**EXERCISE OBJECTIVE**: Check each line of the material below, and copy it if it holds the string "growth".

══════════

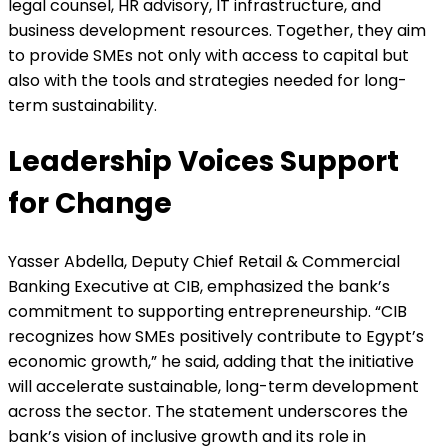
legal counsel, HR advisory, IT infrastructure, and
business development resources. Together, they aim
to provide SMEs not only with access to capital but
also with the tools and strategies needed for long-
term sustainability.
Leadership Voices Support
for Change
Yasser Abdella, Deputy Chief Retail & Commercial
Banking Executive at CIB, emphasized the bank’s
commitment to supporting entrepreneurship. “CIB
recognizes how SMEs positively contribute to Egypt’s
economic growth,” he said, adding that the initiative
will accelerate sustainable, long-term development
across the sector. The statement underscores the
bank’s vision of inclusive growth and its role in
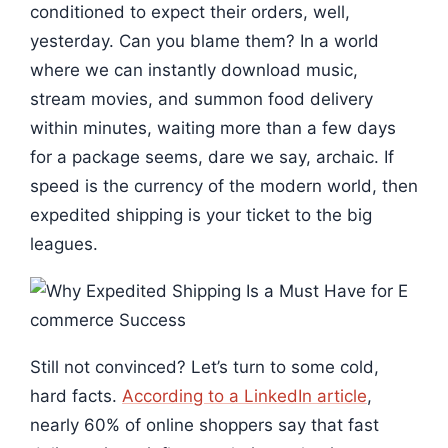
conditioned to expect their orders, well,
yesterday. Can you blame them? In a world
where we can instantly download music,
stream movies, and summon food delivery
within minutes, waiting more than a few days
for a package seems, dare we say, archaic. If
speed is the currency of the modern world, then
expedited shipping is your ticket to the big
leagues.
Still not convinced? Let’s turn to some cold,
hard facts.
According to a LinkedIn article
,
nearly 60% of online shoppers say that fast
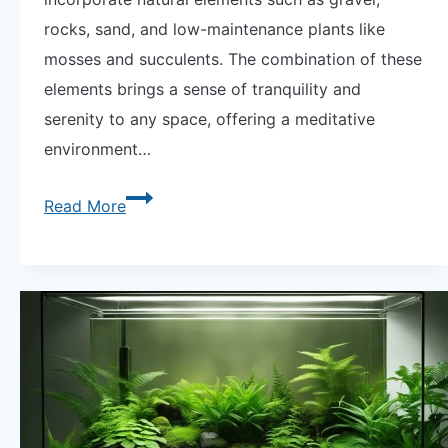
rocks, sand, and low-maintenance plants like
mosses and succulents. The combination of these
elements brings a sense of tranquility and
serenity to any space, offering a meditative
environment…
Explore
Read More
Zen
Garden
Terrariums:
Your
Miniature
Oasis
of
Calm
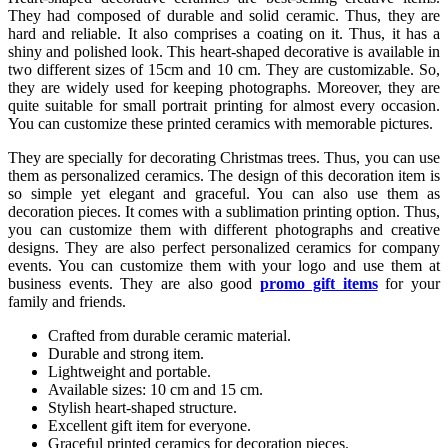
They had composed of durable and solid ceramic. Thus, they are
hard and reliable. It also comprises a coating on it. Thus, it has a
shiny and polished look. This heart-shaped decorative is available in
two different sizes of 15cm and 10 cm. They are customizable. So,
they are widely used for keeping photographs. Moreover, they are
quite suitable for small portrait printing for almost every occasion.
You can customize these printed ceramics with memorable pictures.
They are specially for decorating Christmas trees. Thus, you can use
them as personalized ceramics. The design of this decoration item is
so simple yet elegant and graceful. You can also use them as
decoration pieces. It comes with a sublimation printing option. Thus,
you can customize them with different photographs and creative
designs. They are also perfect personalized ceramics for company
events. You can customize them with your logo and use them at
business events. They are also good
promo gift items
for your
family and friends.
Crafted from durable ceramic material.
Durable and strong item.
Lightweight and portable.
Available sizes: 10 cm and 15 cm.
Stylish heart-shaped structure.
Excellent gift item for everyone.
Graceful printed ceramics for decoration pieces.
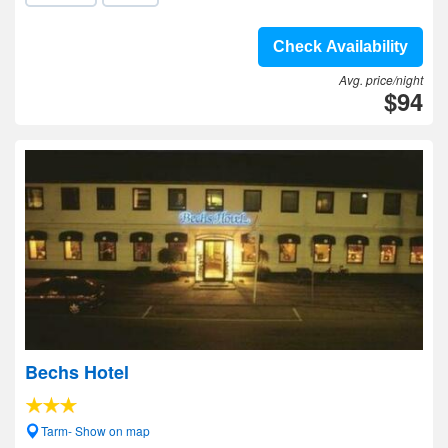
Check Availability
Avg. price/night
$94
Bechs Hotel
Tarm- Show on map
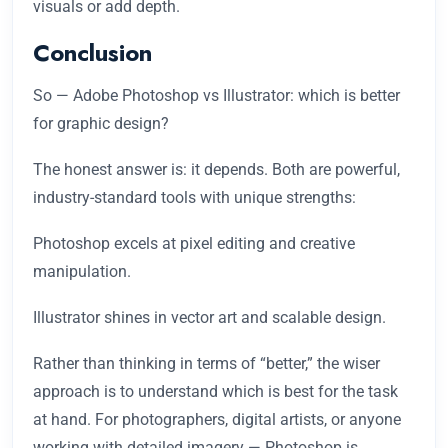
visuals or add depth.
Conclusion
So — Adobe Photoshop vs Illustrator: which is better
for graphic design?
The honest answer is: it depends. Both are powerful,
industry-standard tools with unique strengths:
Photoshop excels at pixel editing and creative
manipulation.
Illustrator shines in vector art and scalable design.
Rather than thinking in terms of “better,” the wiser
approach is to understand which is best for the task
at hand. For photographers, digital artists, or anyone
working with detailed imagery — Photoshop is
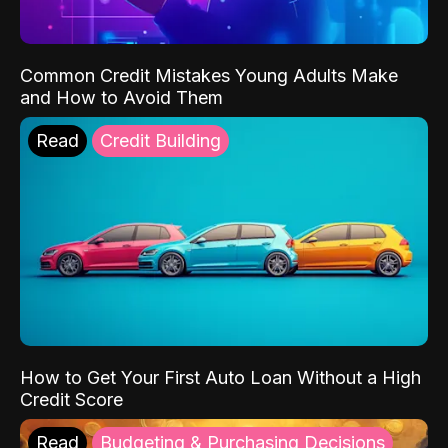
Common Credit Mistakes Young Adults Make
and How to Avoid Them
Read
Credit Building
How to Get Your First Auto Loan Without a High
Credit Score
Read
Budgeting & Purchasing Decisions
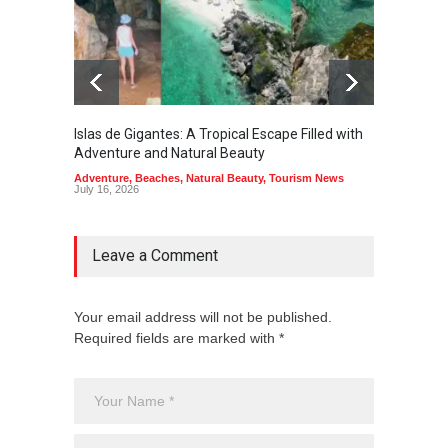
Islas de Gigantes: A Tropical Escape Filled with
Pangua
Adventure and Natural Beauty
the Edg
Adventure
,
Beaches
,
Natural Beauty
,
Tourism News
Adventu
July 16, 2026
July 10,
Leave a Comment
Your email address will not be published.
Required fields are marked with *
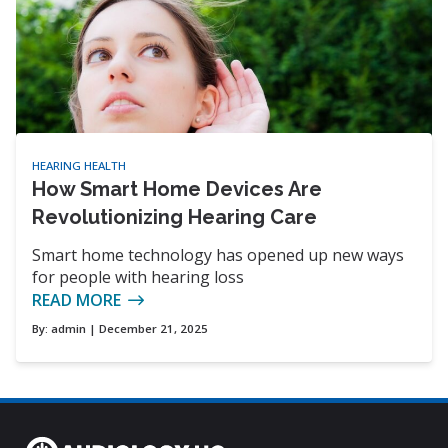
HEARING HEALTH
How Smart Home Devices Are
Revolutionizing Hearing Care
Smart home technology has opened up new ways
for people with hearing loss
READ MORE
By:
admin
| December 21, 2025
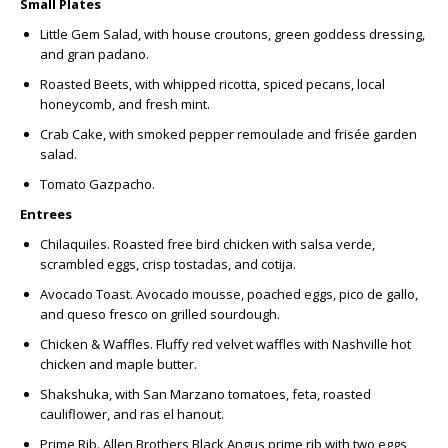
Small Plates
Little Gem Salad
, with house croutons, green goddess dressing,
and gran padano.
Roasted Beets,
with whipped ricotta, spiced pecans, local
honeycomb, and fresh mint.
Crab Cake
,
with smoked pepper remoulade and frisée garden
salad.
Tomato Gazpacho.
Entrees
Chilaquiles
.
Roasted free bird chicken with salsa verde,
scrambled eggs, crisp tostadas, and cotija.
Avocado Toast.
Avocado mousse, poached eggs, pico de gallo,
and queso fresco on grilled sourdough.
Chicken & Waffles.
Fluffy red velvet waffles with Nashville hot
chicken and maple butter.
Shakshuka,
with San Marzano tomatoes, feta, roasted
cauliflower, and ras el hanout.
Prime Rib
.
Allen Brothers Black Angus prime rib with two eggs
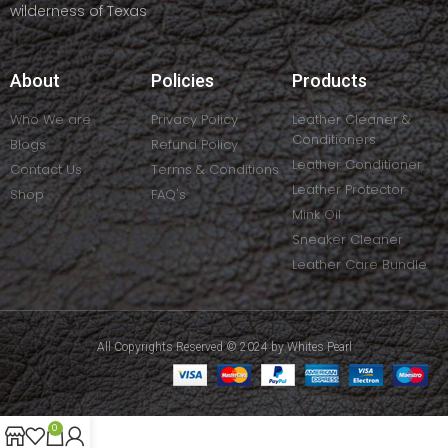
wilderness of Texas
About
Policies
Products
Who We are
Privacy Policy
Leather Cleaner &
Conditioners
Blogs
Refund Policy
Leather Conditioner
Contact Us
Terms & Conditions
Leather Protector
Shop
FAQ's
Mink Oil
Sneaker Cleaner
Leather Care Bundle
All Copyrights Reserved © 2024 by Whites Pearl
0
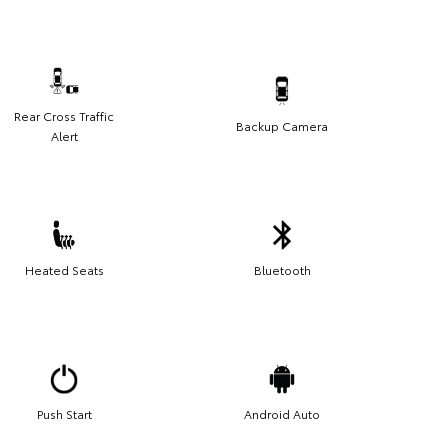
Rear Cross Traffic
Backup Camera
Alert
Heated Seats
Bluetooth
Push Start
Android Auto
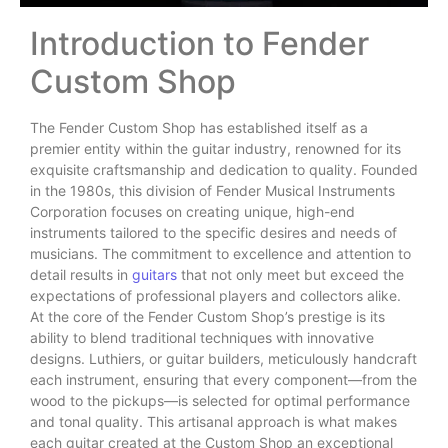
Introduction to Fender
Custom Shop
The Fender Custom Shop has established itself as a
premier entity within the guitar industry, renowned for its
exquisite craftsmanship and dedication to quality. Founded
in the 1980s, this division of Fender Musical Instruments
Corporation focuses on creating unique, high-end
instruments tailored to the specific desires and needs of
musicians. The commitment to excellence and attention to
detail results in
guitars
that not only meet but exceed the
expectations of professional players and collectors alike.
At the core of the Fender Custom Shop’s prestige is its
ability to blend traditional techniques with innovative
designs. Luthiers, or guitar builders, meticulously handcraft
each instrument, ensuring that every component—from the
wood to the pickups—is selected for optimal performance
and tonal quality. This artisanal approach is what makes
each guitar created at the Custom Shop an exceptional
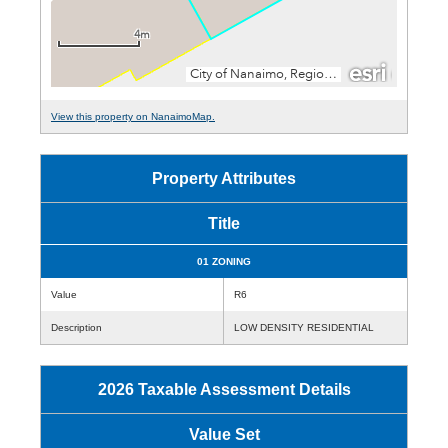
View this property on NanaimoMap.
Property Attributes
Title
01 ZONING
Value
R6
Description
LOW DENSITY RESIDENTIAL
2026 Taxable Assessment Details
Value Set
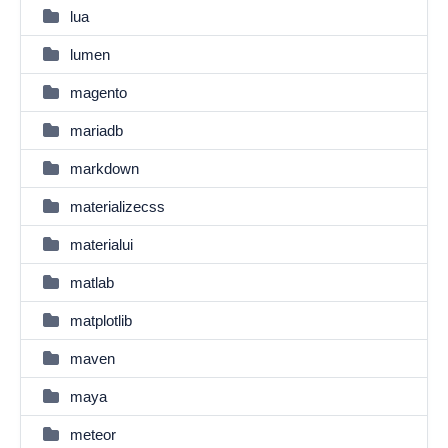
lua
lumen
magento
mariadb
markdown
materializecss
materialui
matlab
matplotlib
maven
maya
meteor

══════════

**TASK RESPONSE**:
economic growth,” he said, adding that the initiative
bank’s vision of inclusive growth and its role in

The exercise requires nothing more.